* Aim of the task: Repeat precisely the span of lines below that opens with the line containing "Image resolution: width=1024, height=2511." and closes with the line containing "Sarjakuvakeskus.fi", both included.

* Supplied material:
▬▬▬

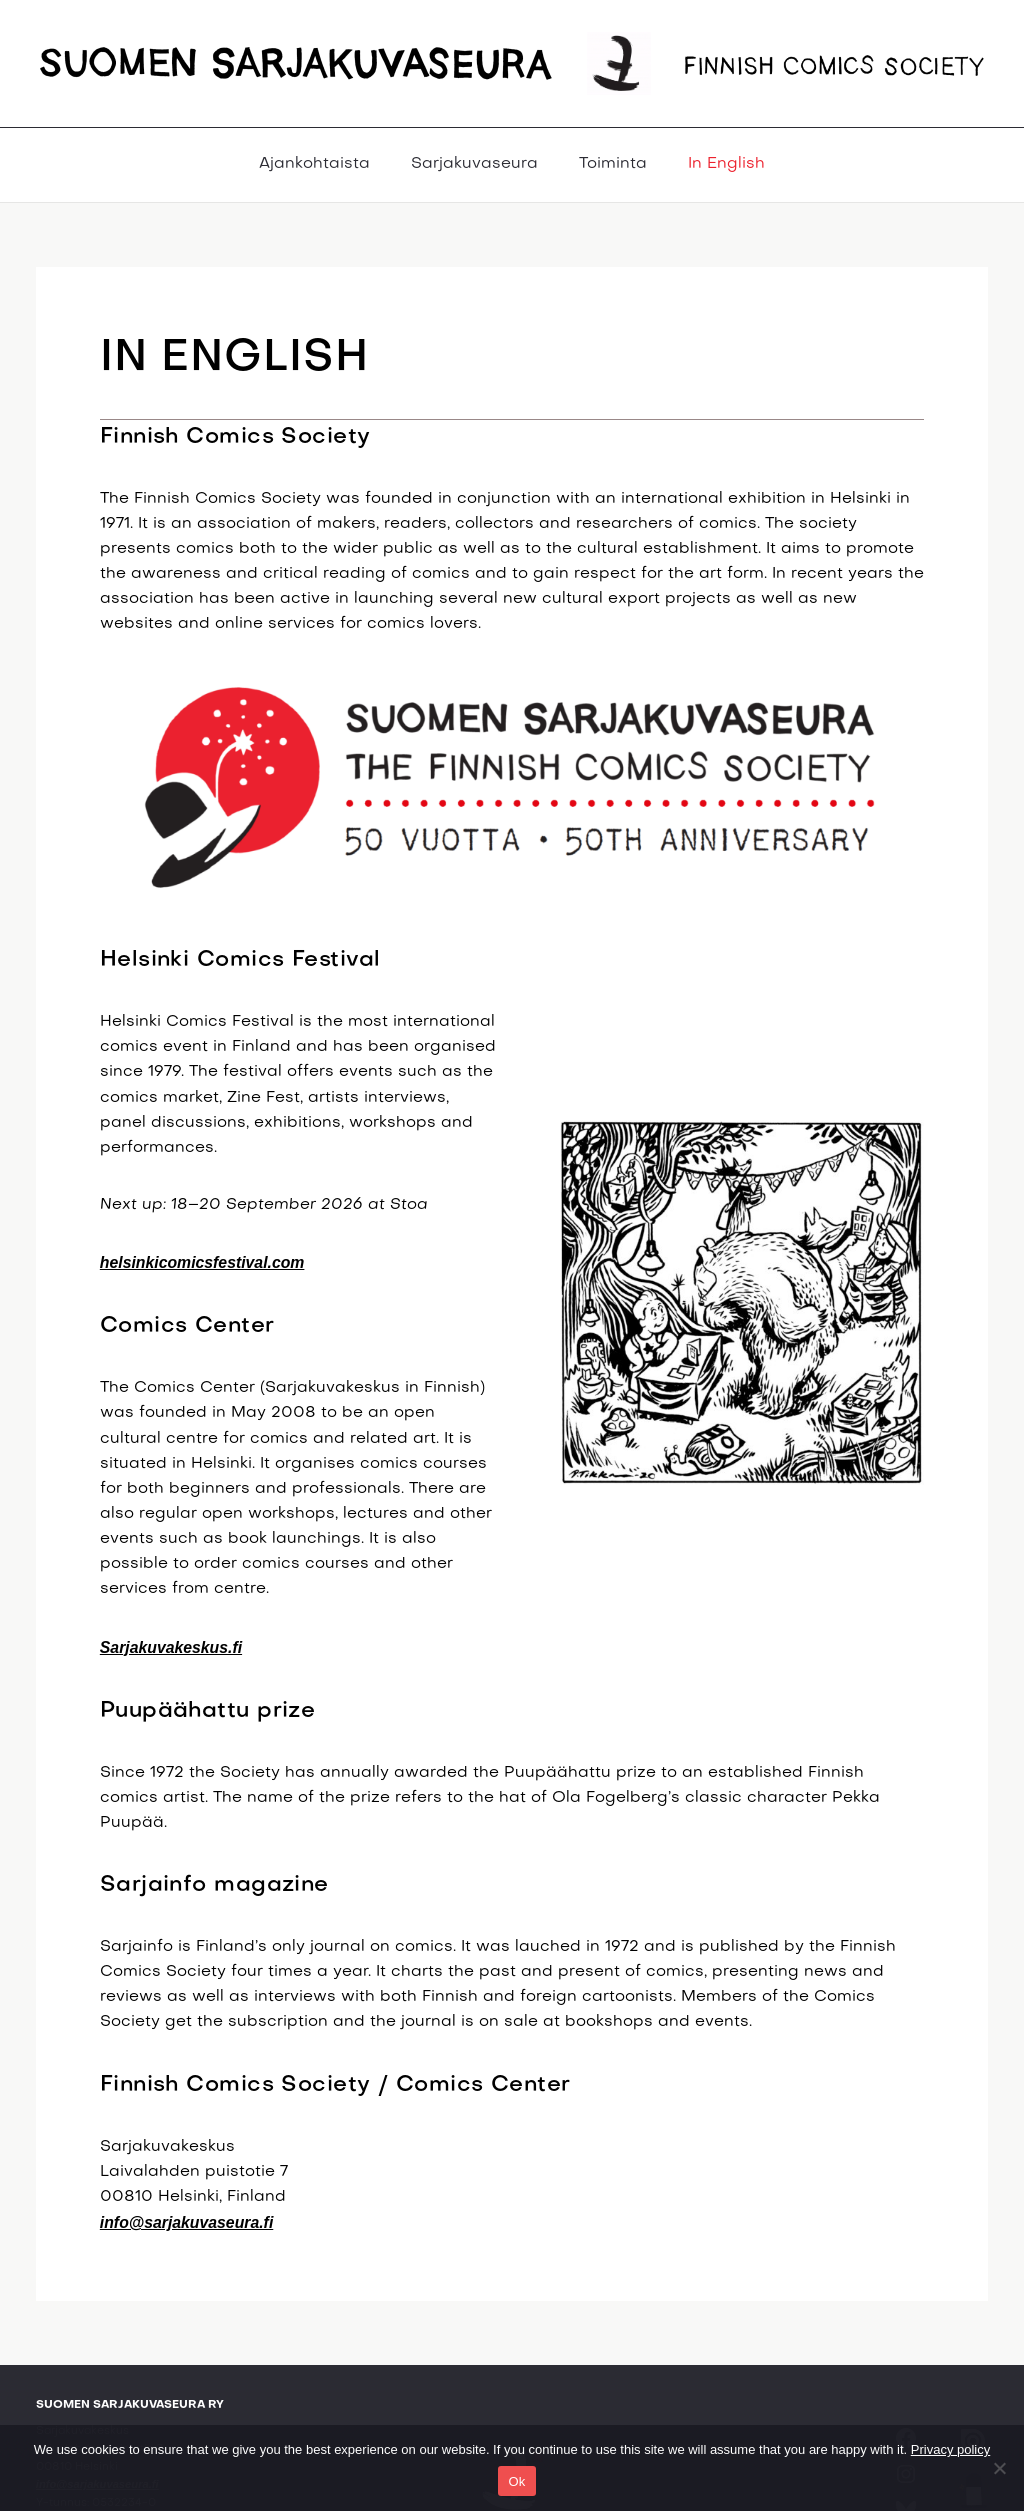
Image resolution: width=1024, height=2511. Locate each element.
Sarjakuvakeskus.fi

▬▬▬

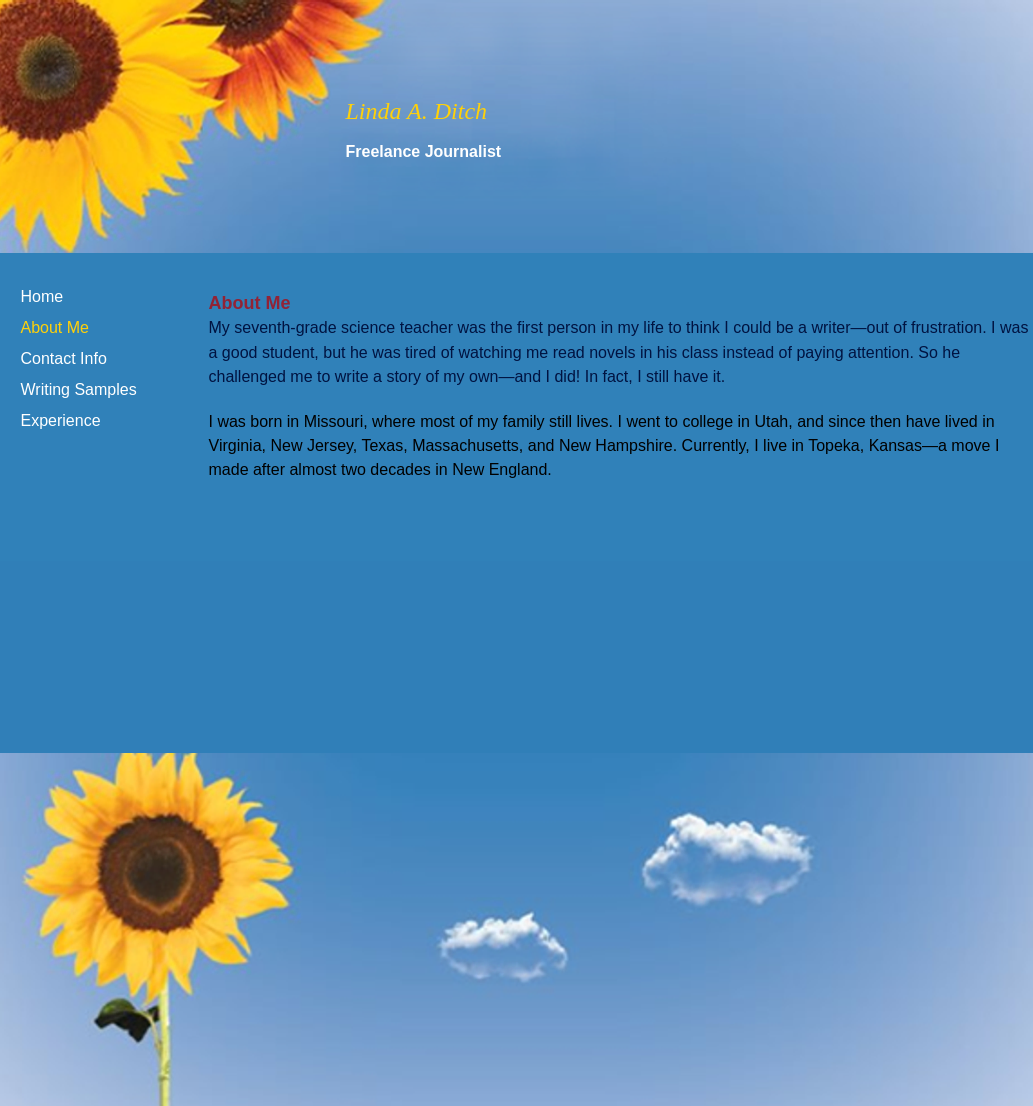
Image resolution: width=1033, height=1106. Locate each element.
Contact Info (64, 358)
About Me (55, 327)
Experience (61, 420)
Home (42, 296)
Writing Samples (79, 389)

▬▬▬

* Your response:
Image resolution: width=1024, height=2511. Locate each element.
Sarjakuvakeskus.fi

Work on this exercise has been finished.